Passed in 1950, Resolution 377 allows for an emergency session of the General Assembly to deal with matters a deadlocked Security Council can’t resolve: “…[If] the Security Council, because of lack of unanimity of the permanent members, fails to exercise its primary responsibility for the maintenance of international peace and security in any case where there appears to be a threat to the peace, breach of the peace, or act of aggression, the General Assembly shall consider the matter immediately with a view to making appropriate recommendations to Members for collective measures, including in the case of a breach of the peace or act of aggression the use of armed force when necessary, to maintain or restore international peace and security.”

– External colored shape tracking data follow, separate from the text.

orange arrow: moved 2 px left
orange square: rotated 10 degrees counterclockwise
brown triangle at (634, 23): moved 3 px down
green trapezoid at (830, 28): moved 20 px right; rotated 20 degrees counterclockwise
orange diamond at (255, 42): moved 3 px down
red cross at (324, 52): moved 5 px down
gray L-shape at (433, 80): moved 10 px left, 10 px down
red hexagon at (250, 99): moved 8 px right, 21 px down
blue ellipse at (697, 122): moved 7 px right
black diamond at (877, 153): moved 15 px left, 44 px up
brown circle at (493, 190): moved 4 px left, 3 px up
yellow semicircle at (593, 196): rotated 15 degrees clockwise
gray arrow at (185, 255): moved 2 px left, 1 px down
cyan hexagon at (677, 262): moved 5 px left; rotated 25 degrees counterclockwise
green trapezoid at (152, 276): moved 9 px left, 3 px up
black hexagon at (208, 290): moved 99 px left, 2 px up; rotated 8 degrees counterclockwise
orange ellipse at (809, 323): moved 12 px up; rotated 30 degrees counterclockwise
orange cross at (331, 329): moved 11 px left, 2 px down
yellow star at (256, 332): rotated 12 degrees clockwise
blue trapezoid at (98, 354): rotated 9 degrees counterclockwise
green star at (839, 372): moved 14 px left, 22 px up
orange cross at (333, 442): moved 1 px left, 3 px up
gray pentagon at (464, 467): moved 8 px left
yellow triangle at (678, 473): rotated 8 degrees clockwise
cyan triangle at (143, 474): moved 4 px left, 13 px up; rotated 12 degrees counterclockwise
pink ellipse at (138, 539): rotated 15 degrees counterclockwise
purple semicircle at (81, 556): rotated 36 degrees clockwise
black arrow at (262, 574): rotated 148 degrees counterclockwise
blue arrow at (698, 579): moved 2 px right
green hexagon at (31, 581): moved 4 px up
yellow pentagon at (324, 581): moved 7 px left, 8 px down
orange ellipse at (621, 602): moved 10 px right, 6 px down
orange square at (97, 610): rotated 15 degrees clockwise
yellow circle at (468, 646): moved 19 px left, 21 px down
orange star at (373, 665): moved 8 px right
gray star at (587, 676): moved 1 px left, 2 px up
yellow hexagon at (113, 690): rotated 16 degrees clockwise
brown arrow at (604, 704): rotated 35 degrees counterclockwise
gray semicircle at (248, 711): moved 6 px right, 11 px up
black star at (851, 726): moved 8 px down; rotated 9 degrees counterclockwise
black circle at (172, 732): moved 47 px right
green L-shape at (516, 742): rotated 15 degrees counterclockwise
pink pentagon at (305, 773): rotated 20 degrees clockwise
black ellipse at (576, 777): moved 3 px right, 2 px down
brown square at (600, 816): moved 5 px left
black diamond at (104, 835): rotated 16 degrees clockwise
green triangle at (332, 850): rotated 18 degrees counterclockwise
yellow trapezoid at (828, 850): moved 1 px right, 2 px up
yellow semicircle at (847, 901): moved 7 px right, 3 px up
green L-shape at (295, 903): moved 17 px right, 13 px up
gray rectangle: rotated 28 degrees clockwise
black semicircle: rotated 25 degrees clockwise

“Uniting For Peace” was first used to resolve the November 1956 Suez Crisis after Security Council belligerents France and Great Britain vetoed UNSC Resolution 119. The result was UNGA Resolution 1001, which restored international peace and security through the establishment of the UN Emergency Force.
Given the implicit support from Resolution 181—illegality notwithstanding—and the near certainty of a positive General Assembly vote, the Zionist campaign to sabotage the vote is perversity itself; that is, unless one looks at what a successful vote would mean for Palestine. For example:
• UN membership would internationalize the Occupation, and define it as a legal matter as well as a political one. Palestine could thus demand and receive protection from the UN, which is bound to maintain the sovereignty of its members.
• Such membership would make Palestine a legitimate member of the UN, unlike Israel which has never respected the terms of admission.
• Palestine could pursue claims against Israel at the United Nations, human rights treaty bodies and the International Court of Justice.
• Palestine could have its voice heard in a host on international cultural and economic organizations, like the World Health Organization, UNESCO, as well as association with the European Union.
In short, UN membership would mean that Israel’s systematic murder and dispossession of Palestinian Arabs could no longer be officially ignored. That is something Israel and is client states like Canada are desperate to prevent.
The UN has a chance to atone in part for the betrayal of Palestine 64 years ago. Does it have the courage to do it?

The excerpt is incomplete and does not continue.